Mounir Fatmi — Galerie Yvon Lambert
Très remarqué lors de la Biennale de Venise en 2011, à l’occasion de sa participation à la première exposition pan-arabe The Future of a Promise, Mounir Fatmi le fut également en de plus funestes circonstances lorsqu’en 2012, son œuvre vidéo Technologia fut censuré par quelques fanatiques qui considéraient sa projection de versets coraniques blasphématoire. L’artiste tangérois revient à la galerie Yvon Lambert sans l’ombre d’une polémique et y expose son travail qui ne laisse pourtant guère de répit au sacré.
En ouvrant le parcours avec la pièce La Divine Illusion, livres sacrés imprégnés d’encre noire, Mounir Fatmi revient à son sujet de prédilection, le blasphème. Il y a dans cette installation une multiplicité de couches de lecture. Abîmés, les textes sacrés, ouverts en leur milieu sur une tache de Rorschach, sont pourtant installés soigneusement dans une vitrine de verre muséographique. Paradoxe fécond, Mounir Fatmi sacralise ainsi la désacralisation, en l’institutionnalisant. Comme d’autres ont dit en leur temps, il est interdit d’interdire, il faut comprendre ici, il est important de blasphémer. Non pour choquer ou heurter les esprits mais pour asseoir la liberté d’une parole libre autour du sacré. En moderne, en artiste, ainsi se pose-t-il.

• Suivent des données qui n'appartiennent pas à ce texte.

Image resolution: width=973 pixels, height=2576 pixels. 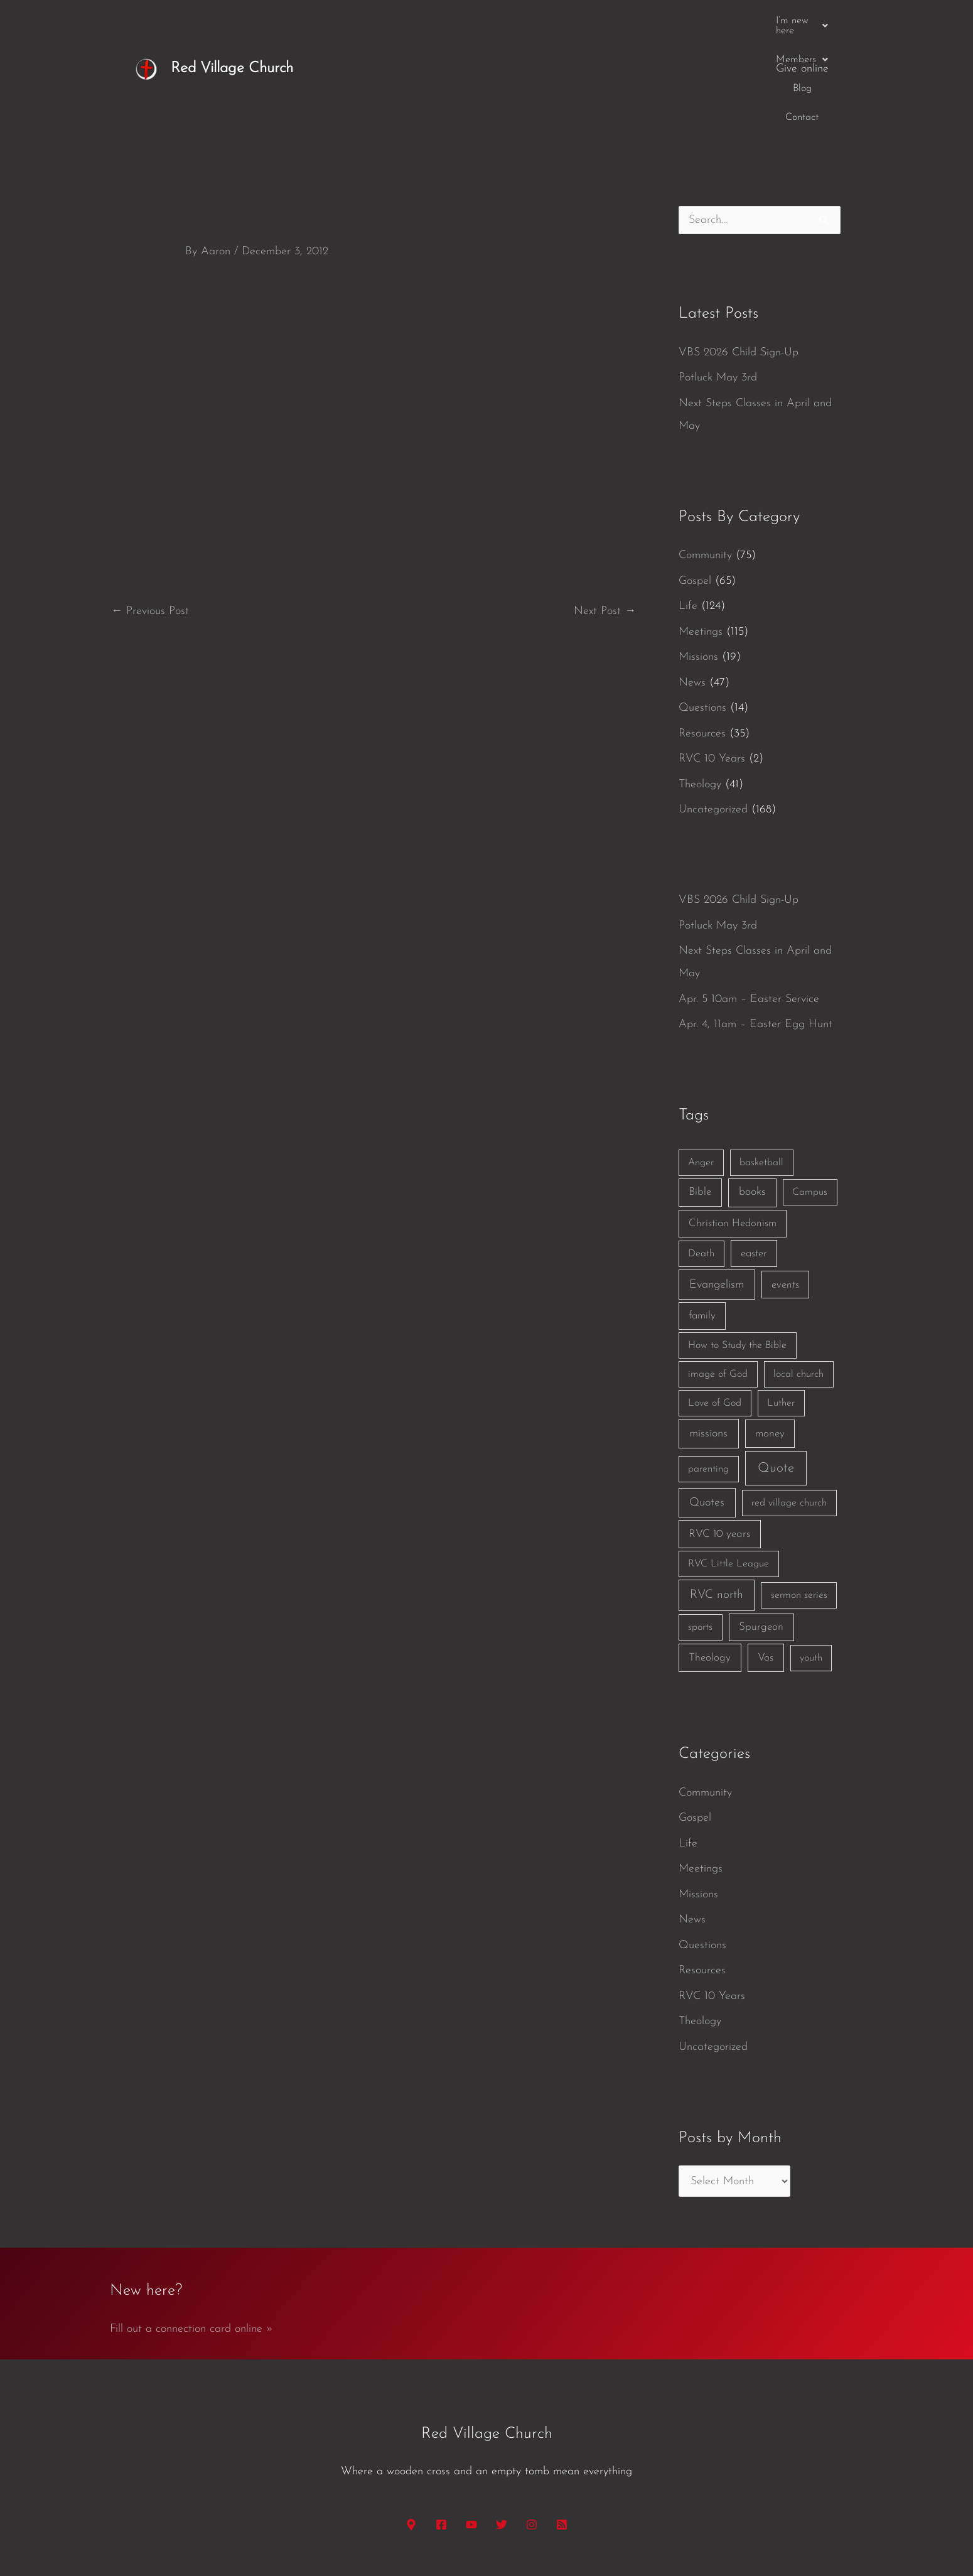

Aussi imprime-t-il sur une pluie de néons la sourate 24 du Coran. Analogie à la lumière divine (présence divine en théologie de la lumière occidentale), Jusqu’à preuve du contraire (03) affirme la libre appropriation d’un texte sacré par l’art conceptuel et perceptuel. Façon de dire également que rien n’appartient à quiconque, en art comme ailleurs. Si les œuvres étaient intouchables tels des objets religieux, aucune référence artistique ne serait jamais possible. Duchamp a été mille fois cité, revisité, copié diront certains, et c’est heureux. Point de dépassement duchampien par Bertrand Lavier si les fanatiques s’en mêlaient. Mounir Fatmi libère ainsi les discours pour remettre en circulation l’autonomie des idées. La sculpture Le Paradoxe de l’unicité, à ce titre joue sur le même ressort. En apposant une calligraphie arabe au fameux Rémouleur, encore appelé Aiguiseur de couteaux, de Malévitch, il fait converser le profane et le dogme. Enième biais pour se soustraire à l’injonction de Dieu qui interdit sa représentation. L’idolâtrie, eidolon, « image » ou « représentation », péché dans la religion musulmane interdit en effet toute représentation divine.
Mounir Fatmi, n’a donc ni dieu ni maître, ni idoles comme le rappelle implicitement le titre de l’exposition They were blind, they only saw images. À trop regarder vers la lumière divine, on s’aveugle.